Your answer should hold exactly the lines from the one with "3,90 €/mēnesī" through the final line of the data below, reproduced as written.

----------------------------------------

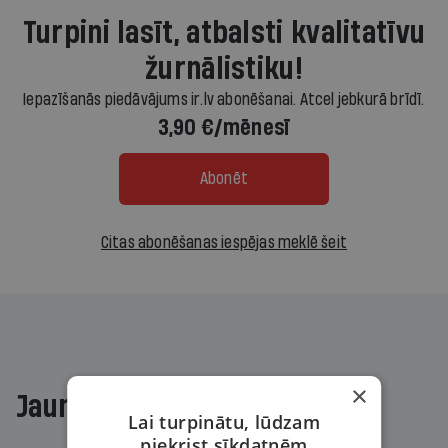
Turpini lasīt, atbalsti kvalitatīvu
žurnālistiku!
Iepazīšanās piedāvājums ir.lv abonēšanai. Atcel jebkurā brīdī.
3,90 €/mēnesī
Abonēt
Citas abonēšanas iespējas meklē šeit
×
Jaunākajā žurnālā
Lai turpinātu, lūdzam
piekrist sīkdatnēm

----------------------------------------

> _ANSWER SPACE_
3,90 €/mēnesī
Abonēt
Citas abonēšanas iespējas meklē šeit
×
Jaunākajā žurnālā
Lai turpinātu, lūdzam
piekrist sīkdatnēm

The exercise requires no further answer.